There are those heretics who would tell us that the law of God is abolished. Their argument is that grace abolished the law. Does this mean that the author of Hebrews is incorrect?

“For this is the covenant that I will make with the house of Israel after those days, declares the Lord: I will put my laws into their minds, and write them on their hearts, and I will be their God, and they shall be my people” (Hebrews 10:8, ESV).

Well, what is antinomianism?

The word antinomianism comes from the Greek words anti, meaning “against” and “nomos”, meaning law.

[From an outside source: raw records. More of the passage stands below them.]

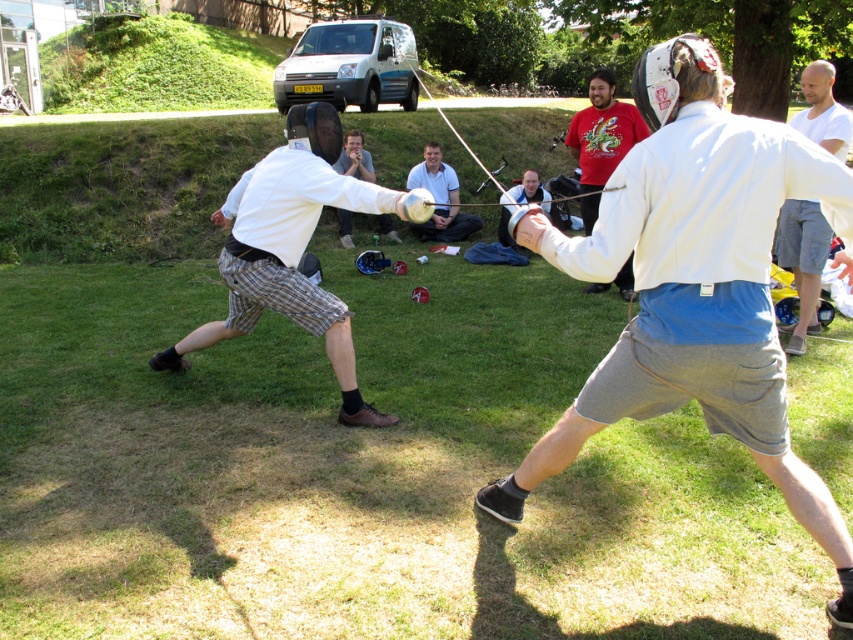 Question: Does white cotton shirt at upper right appear on the right side of red dragon shirt at center?

Choices:
 (A) yes
 (B) no

Answer: (A)

Question: Does red dragon shirt at center appear on the right side of matte silver helmet at center?

Choices:
 (A) yes
 (B) no

Answer: (A)

Question: Which object is positioned farthest from the red dragon shirt at center?

Choices:
 (A) white matte fencing mask at center
 (B) white cotton shirt at upper right
 (C) white matte helmet at center
 (D) matte white helmet at center

Answer: (A)

Question: Which point is farther to the camera?

Choices:
 (A) (811, 115)
 (B) (820, 504)
 (C) (276, 260)

Answer: (A)

Question: Considering the relative positions of white matte helmet at center and matte silver helmet at center in the image provided, where is white matte helmet at center located with respect to matte silver helmet at center?

Choices:
 (A) above
 (B) below

Answer: (B)

Question: Which of the following is the closest to the observer?

Choices:
 (A) (518, 189)
 (B) (410, 221)
 (C) (294, 125)
 (D) (602, 120)

Answer: (C) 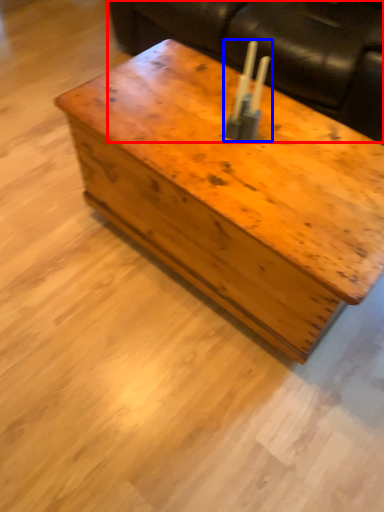 Question: Which of the following is the farthest to the observer, couch (highlighted by a red box) or candle holder (highlighted by a blue box)?

Choices:
 (A) couch
 (B) candle holder

Answer: (A) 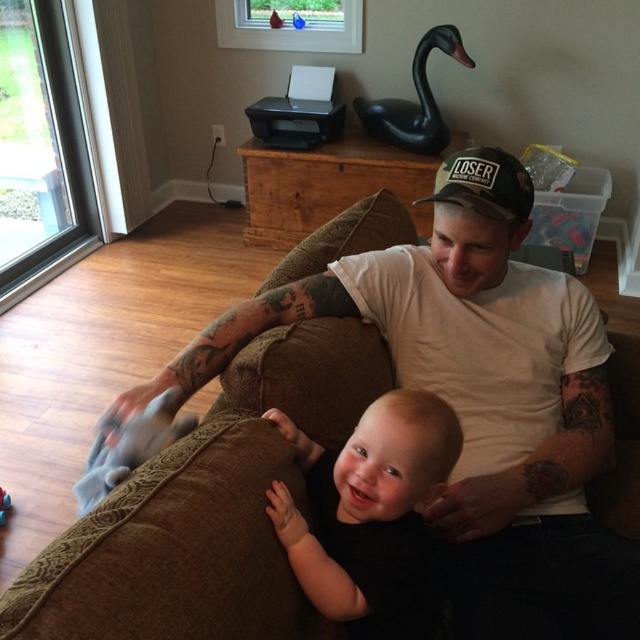 You are a photographer taking a picture of the black matte baby at center and the black fabric baseball cap at center. Which object should you adjust to ensure the baby is positioned to the left of the cap in the photo?

The black matte baby at center is already to the left of the black fabric baseball cap at center, so no adjustment is needed.

You are a photographer setting up for a family portrait. You need to place a small prop between the black matte baby at center and the black fabric baseball cap at center so it can be seen clearly in the photo. Is there enough space between them to fit a prop that is 20 inches long?

The black matte baby at center and black fabric baseball cap at center are 21.43 inches apart, so yes, there is enough space to fit a 20 inches long prop between them. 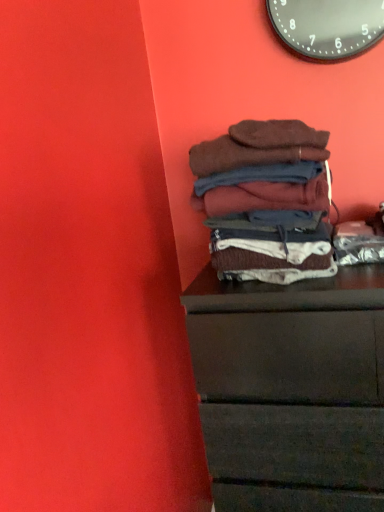 Question: From a real-world perspective, does brown soft fabric at center stand above dark wood chest of drawers at lower right?

Choices:
 (A) yes
 (B) no

Answer: (A)

Question: Can you confirm if brown soft fabric at center is wider than dark wood chest of drawers at lower right?

Choices:
 (A) no
 (B) yes

Answer: (A)

Question: Does brown soft fabric at center come behind dark wood chest of drawers at lower right?

Choices:
 (A) no
 (B) yes

Answer: (B)

Question: From the image's perspective, would you say brown soft fabric at center is shown under dark wood chest of drawers at lower right?

Choices:
 (A) yes
 (B) no

Answer: (B)

Question: Can you confirm if brown soft fabric at center is shorter than dark wood chest of drawers at lower right?

Choices:
 (A) no
 (B) yes

Answer: (B)

Question: Are brown soft fabric at center and dark wood chest of drawers at lower right located far from each other?

Choices:
 (A) yes
 (B) no

Answer: (B)

Question: Is brown soft fabric at center at the right side of black metallic clock at upper center?

Choices:
 (A) yes
 (B) no

Answer: (B)

Question: From the image's perspective, is brown soft fabric at center located beneath black metallic clock at upper center?

Choices:
 (A) yes
 (B) no

Answer: (A)

Question: Is black metallic clock at upper center inside brown soft fabric at center?

Choices:
 (A) yes
 (B) no

Answer: (B)

Question: Is brown soft fabric at center shorter than black metallic clock at upper center?

Choices:
 (A) yes
 (B) no

Answer: (B)

Question: From a real-world perspective, is brown soft fabric at center positioned over black metallic clock at upper center based on gravity?

Choices:
 (A) no
 (B) yes

Answer: (A)

Question: Can you confirm if brown soft fabric at center is taller than black metallic clock at upper center?

Choices:
 (A) yes
 (B) no

Answer: (A)

Question: Considering the relative positions of black metallic clock at upper center and dark wood chest of drawers at lower right in the image provided, is black metallic clock at upper center in front of dark wood chest of drawers at lower right?

Choices:
 (A) yes
 (B) no

Answer: (B)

The Apostle Paul dealt with this heresy in Romans: “what shall we say then? Are we to continue in sin that grace may abound? By no means! How can we who died to sin still live in it?” (Romans 6:1-2). The false teachers today would promote the grace teaching to condone a sinful lifestyle as a so called Christian.

How does law and grace work?

1.) The law can do nothing to justify the person who in any particular way has violated its sanctity and come under its curse. Law, as law, has no expiatory provision, it exercises no forgiving grace, and it has no power of enablement to the fulfillment of its own demand. It knows no clemency for the remission of guilt, it provides no righteousness to meet our iniquity; it exerts no constraining power to reclaim our waywardness; it knows no mercy to melt our hearts in penitence and new obedience.

2.) It can do nothing to relieve the bondage of sin; it accentuates and confirms the bondage. The purity and integrity of the Gospel stands and falls with absoluteness of the antithesis between the function and potency of law, on the one hand, and the function and potency of grace, on the other.¹

This being true it is important to note that the relevance of the law to the believer is still an important part of the believer’s salvation. The Gospel reminds us that Jesus completed all the work that saved a wretch like me. This is God’s grace. The law and the Gospel can never be separated. The Gospel is the sign of God’s grace (indicative), the law cannot actually accomplish anything in us but death and despair (imperative), because the law brings wrath. “For the law brings wrath, but where there is no law there is no transgression” (Romans 4:15). “What shall we say then? Is the law sin? Certainly not, I would not have known what sin was except through the law” (Romans 7:7).

In conclusion, no one should ever separate the Gospel from the law.

1. John Murray, “Law and Grace” (chap. 8), Principles of Conduct: Aspects of Biblical Ethics (1957; reprint, Grand Rapids: Eerdmans, 1991), 181.